A stone dropped from the top of a tower is found to travel $5/9$ of the height of the tower during the last second of the fall. The time of fall is?

Let $T$ be the time it takes for the stone to reach the ground and $h$ be the height of the tower. $$h=5T^2.$$

Let the distance covered in $T-1$ seconds be $x$. $$x=5(T-1)^2,$$ as $g=10$.

Since $h-x$ is the distance covered in the last second$=5/9$ $$\frac 59 = 5(T^2-T^2-1+2t) \\ \frac 19 = 2T-1 \\ 18T=10 \\ t= \frac 59$$ And it’s the wrong answer. I can’t seem to point what’s going wrong, so I could really use some help with that.

Answer 1

The height covered the last second isn't $\frac 59\approx 0.56$. It's 5/9 of the height of the tower, i.e. $\frac59h$.

Using that, we get $$ \frac59h = \frac{25}9T^2 = 5(T^2-T^2+2T-1) $$ which may be solved like a regular quadratic equation. It has two solutions, as many quadratic equations do. One may be discarded because it says the ball has travelled less than a second (although it can be fun to think about what that solution means), while the other solution is the answer you're looking for.

Answer 2

Note that your assumption that $h - x = \frac59$ is wrong. Observe that the distance travelled by the stone in the last second, which you've denoted by $x$, is actually: $$x = \frac{4h}{9}$$ As a result, what is $h-x?$

Answer 3

From what you already have,

$$h=5T^2$$ $$x=5(T-1)^2$$

take their ratio

$$\frac{x}{h}=\frac{(T-1)^2}{T^2}=1-\frac{5}{9}=\frac{4}{9}$$

After square root,

$$\frac{T-1}{T}=\frac{2}{3}$$

Thus,

$$T=3$$

Answer 4

It took some unknown time $T$ to fall the entire distance $h$ from the top of the tower. In the last $1$ second the stone fell $\frac59$ of the height of the tower, that is, the distance it fell was $\frac59h.$ So in the first $T - 1$ seconds it had to fall $\frac49h.$

I look at this and say to myself, the distance fallen is proportional to the square of the time, so $$ (T-1)^2 = \frac 49 T^2. \tag1 $$

Then I take the square root of both sides. Normally when doing this we have to introduce a $\pm$ sign, but the statement of the problem implies that $T - 1 > 0$ (and therefore $T > 0$), so we only have the positive square root on each side. I get a linear equation and easily find $T.$

But you might want to be more careful about deriving Equation $(1)$.

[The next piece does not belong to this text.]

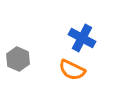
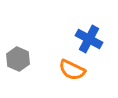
blue cross: moved 7 px right, 1 px down
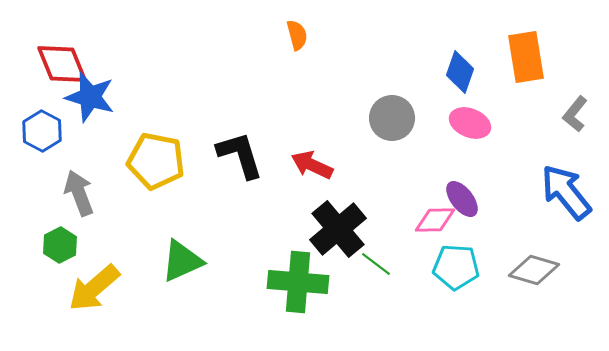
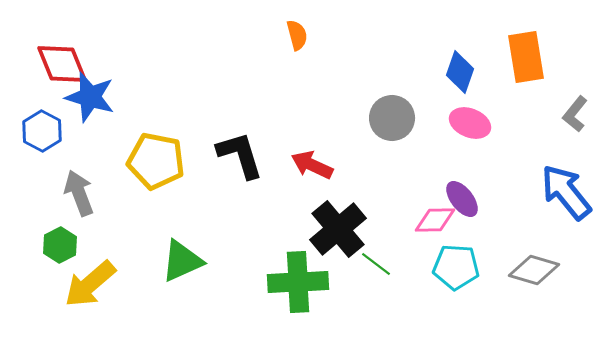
green cross: rotated 8 degrees counterclockwise
yellow arrow: moved 4 px left, 4 px up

I prefer to keep $g$ in the formulas until I need to use its numeric value. In this case we never need its numeric value, so we never have to make that substitution. The equation for the first $T-1$ seconds is $$ \frac49 h = \frac g2 (T-1)^2. \tag2$$ For the entire $T$ seconds we have $$ h = \frac g2 T^2. \tag3$$

Two equations in two unknowns, but very easy to get rid of the unknown $h$ because we can just use Equation $(3)$ as the substitution for $h$ in Equation $(2)$: $$ \frac49 \left(\frac g2 T^2\right) = \frac g2 (T-1)^2. $$

Cancel the factor of $\frac g2$ on both sides and you get Equation $(1)$.